How does the PGM1Cu SAA hold for HER activity? We investigated the role of the Pd site in Pd1Cu by examining the free energy of HER. To construct the free energy diagram of HER, we considered two scenarios, including H* over the clean Pd1Cu SAA (Supplementary Tables S7 and S8) and H* over the Pd1Cu SAA with one pre-existing CO* on the top site of Pd (Fig. 3c, d). The results show that when there is a pre-existing CO* on the top site of Pd of the Pd1Cu SAA, the free energies of HER over Pd1Cu SAA are increased by 0.08 eV and 0.28 eV compared to Cu(100) and Cu(111) and thus, HER is suppressed.
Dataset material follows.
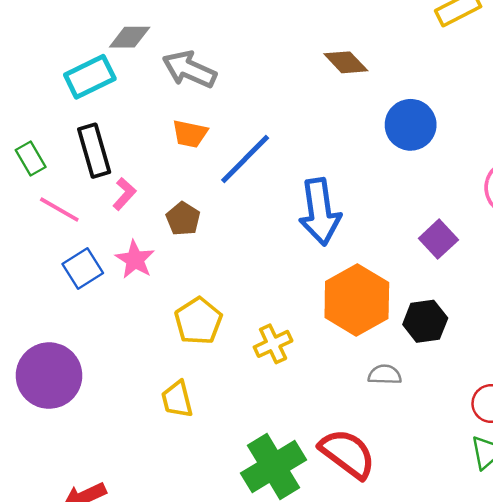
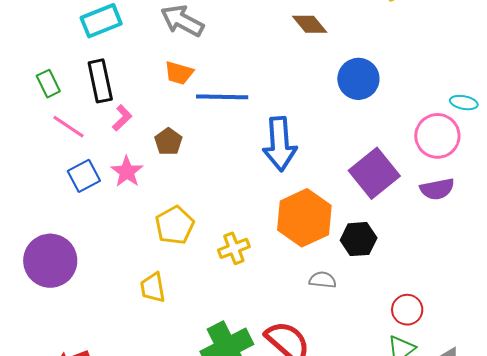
blue line: (245, 159) -> (222, 97), turned 42
purple square: (438, 239) -> (374, 173), size x1.6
This finding is also translational to Pt1Cu SAA (Supplementary Tables S7S8). The free energy diagram for HER (Supplementary Fig. S15c, d) shows that when there is a pre-existing CO* on the top site of Pt of the Pt1Cu SAA, the free energies of HER over the Pt1Cu(100) and Pt1Cu(111) SAA increase by 0.20 eV and 0.42 eV compared to those over Cu(100) and Cu(111), respectively. Therefore, DFT results suggest that HER could be suppressed thermodynamically by PGM1Cu SAA due to the lateral interaction raised by strong, co-adsorbed CO* over the PGM top site. This is consistent with the previous theoretical studies that an improved CO* coverage and a stronger CO* adsorption energy could weaken H* adsorption and reduce HER14,15,16,17,18. Our theoretical results are also in agreement with our experimental findings that Pd1Cu significantly suppresses the FE of HER as compared to the pure Cu catalyst under CO2RR conditions. Indeed, in the event of non-CO2RR reaction condition, as the DFT results suggested, the PGM1Cu configurations may promote the HER compared with the parent Cu-only surfaces, and our blank reaction test using Ar instead of CO2 in the gaseous feed stream confirmed this prediction as well (Supplementary Figs. S7 and S8).
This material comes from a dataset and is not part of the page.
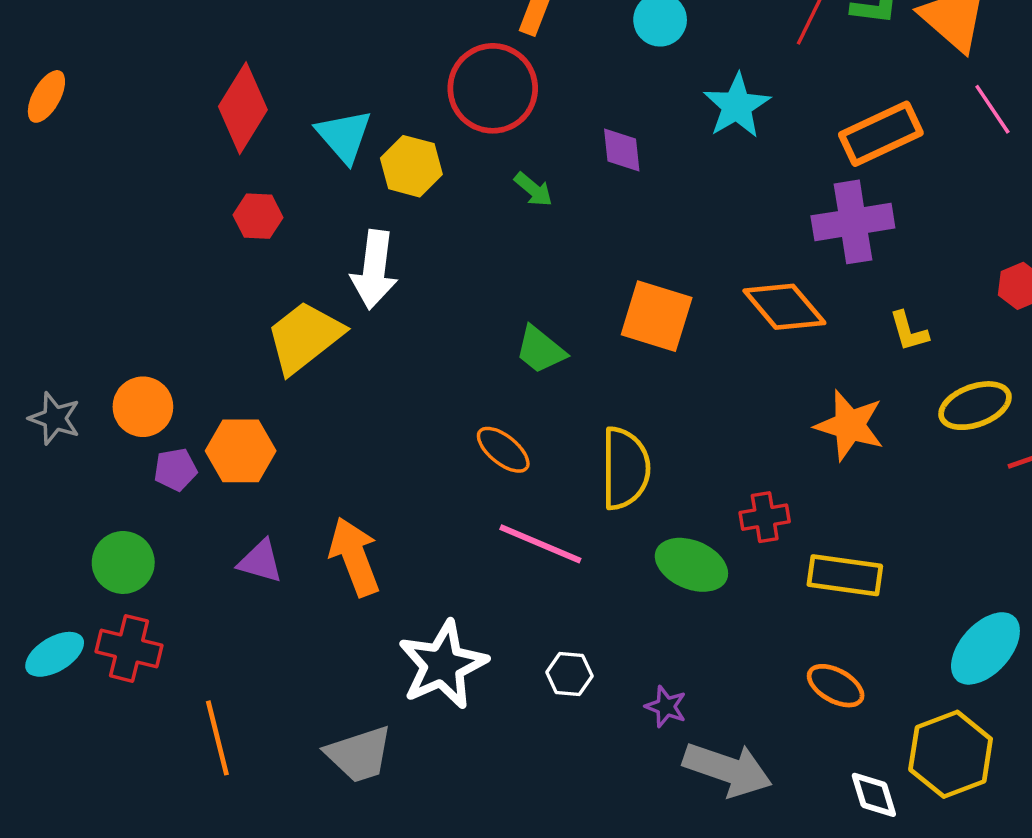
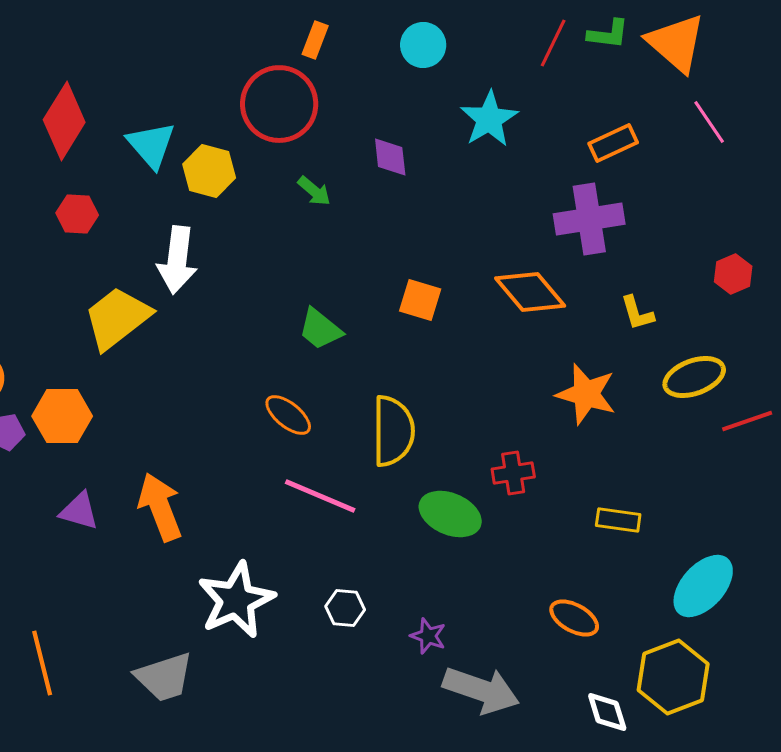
orange rectangle: (881, 134) -> (613, 143), size x0.7
orange square: (657, 316) -> (420, 300), size x0.7
yellow rectangle: (845, 575) -> (618, 520), moved, size x0.7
Mechanistic Interrogation of Pd1Cu SAAs for CO2RR

Figure 4 shows the evolution of products by slow voltage scanning from open-circuit voltage to −1.34 V and then back to −0.44 V through our online CV-Mass spectrometer setup. Compared with the parent Cu-only catalyst, we observe an earlier onset of CH4 and C2H4 by scanning the potential in a more negative direction for the Pd1Cu SAA catalyst, which drives the rapid increase in current density as the HCs formation becomes more significant. Similar phenomena can be observed on Pt1Cu SAA catalyst, as shown in Supplementary Fig. S18. These results indicate that the PGMs enrich the catalyst surface with crucial reaction intermediates leading to facile reactions under the CO2RR condition.

Fig. 4: Real-time analysis of gaseous products as a function of scanning potential.
figure 4

Cyclic voltammograms and real-time hydrocarbon product distribution detected by mass spectrometer upon CO2 reduction using a parent Cu NPs and b Pd1Cu SAA. The potential was scanned at 1 mV/sec, and mass spectrometer data points were collected every 4 s providing the matching time interval of the online analysis of products as a function of voltage. The measurement was started after reaching the steady-state condition. Potential is scanned from open-circuit voltage to −1.34 V (vs. RHE) and then reversed back to −0.44 V (vs. RHE). (a.u.: arbitrary units).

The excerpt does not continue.